La Direction a d’abord été très impressionnée par l’intelligence des opérateurs, qui accomplissent bien au-delà des performances prescrites. Leur analyse a fini par peser dans le discours de la direction : mis devant l’approche très concrète et pragmatique des opérateurs, il lui était difficile d’échapper au réel, d’autant plus que les syndicats étaient également là pour exercer leurs responsabilités. Non seulement ils ont vu où se situait le problème, mais en plus ils ont dû s’engager dans le dialogue. Un échange sur le travail réel a donc bien eu lieu. »

A noter dans cet esprit, l’initiative du CFA-AFIA (centre de formation d’apprentis-formations informatiques par apprentissage), lancée en collaboration avec l’ANAF (association nationale des apprentis de France), et qui a été financée par la Région Ile-de-France ; « Filme ton job ». Avec moins de six mois d’existence, la plateforme accueille déjà près de 300 vidéos de jeunes qui se sont filmés en situation d’apprentissage.

Cette démarche s’inscrit dans la démarche de découvrir et reconnecter avec une part de sens dans nos métiers, c’est à dire retrouver le sentiment d’avoir une mission importante au sein d’une entité, d’être engagé et investi dans une contribution. Cela permet parfois de nous redonner plaisir et motivation à la tâche.

Elle répond à cette « culture y » (plus intelligible que celle de « génération Y ») de l’harmonie relationnelle : S’Accepter, Accepter l’autre, Partager, Être et Faire avec soi et les autres dans le Plaisir. C’est la recherche de modes de relations nouvelles :

  • déhiérarchisées;
  • plus authentiques;
  • basées sur la confiance, le respect des engagements et le parler vrai.

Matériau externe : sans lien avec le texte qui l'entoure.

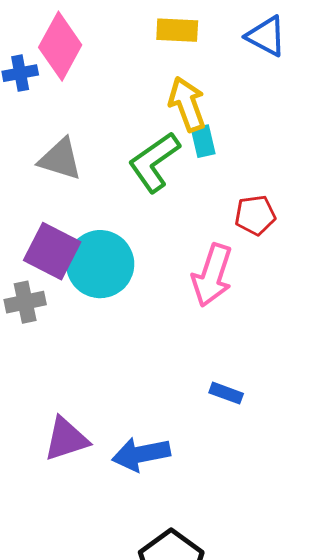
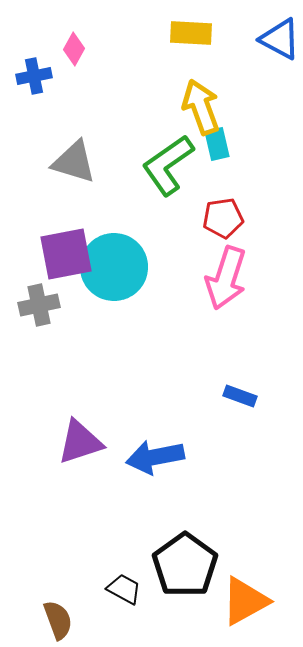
pink diamond: (60, 46) -> (74, 49), size x0.5
red pentagon: (255, 215) -> (223, 218), moved
purple square: (52, 251) -> (66, 254), turned -38

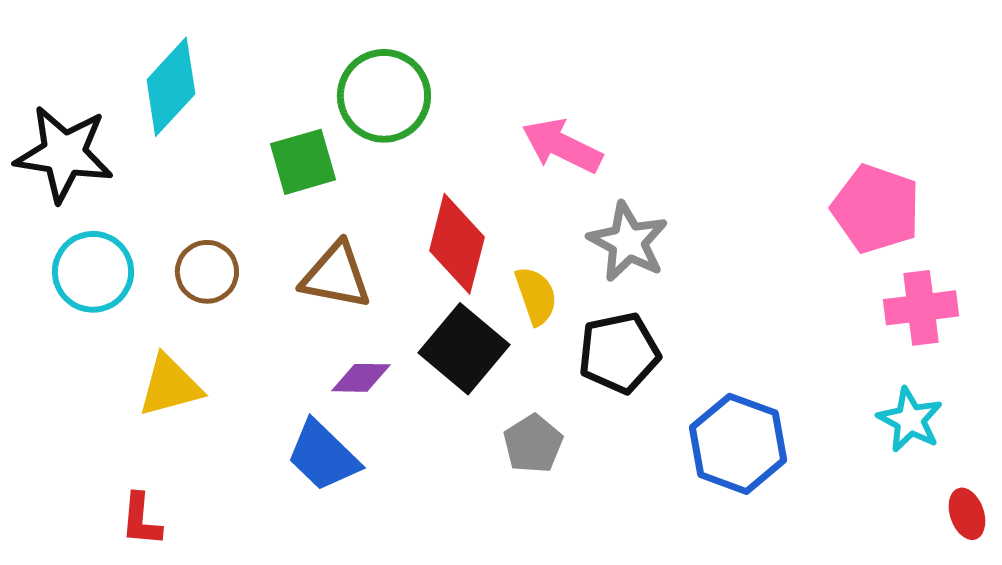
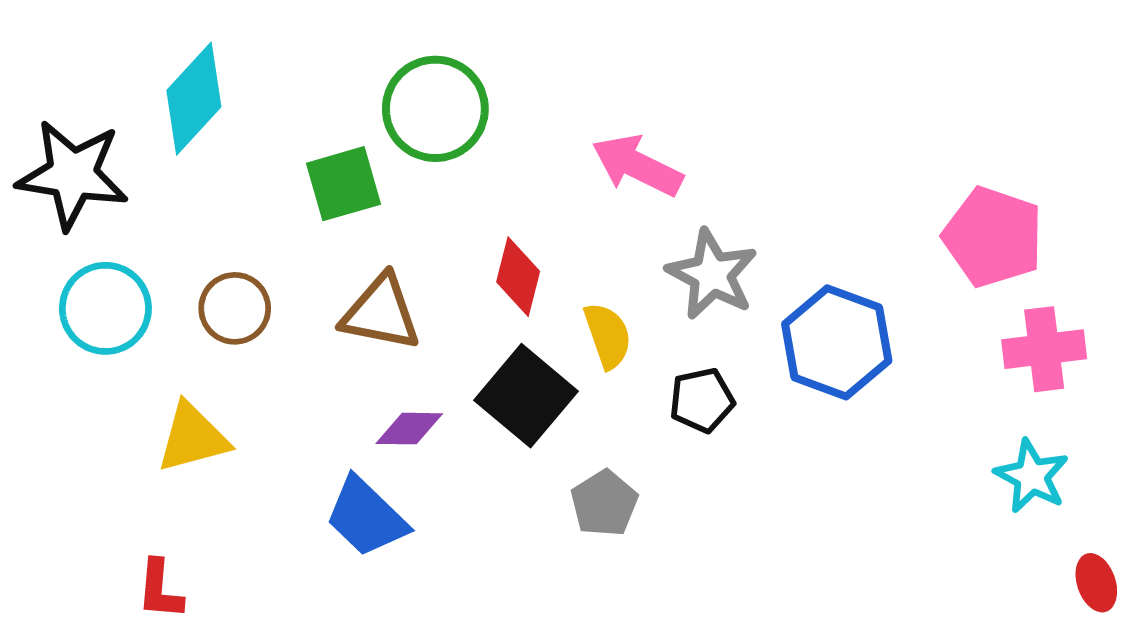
red diamond: (457, 244) -> (518, 277), size x0.7
black pentagon: (619, 353) -> (702, 400), size x0.7
blue hexagon: (738, 444) -> (837, 342), moved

Saluons donc ces initiatives des grandes entreprises et je manque de place pour les citer toutes – Kiabi, Leroy Merlin, Auchan, la SNCF… – qui, chacune à leur manière et à des degrés variables, investissent le champ de la responsabilisation des équipes. Initiatives qui nécessitent un lâcher-prise par l’équipe dirigeante, qui doit en effet accepter de passer d’un rôle de donneur d’ordre à un rôle de pourvoyeur de ressources en mettant son ego en veilleuse pour laisser finalement le pouvoir aux équipes.

Alors si les grands s’y mettent….ça va aller beaucoup plus vite.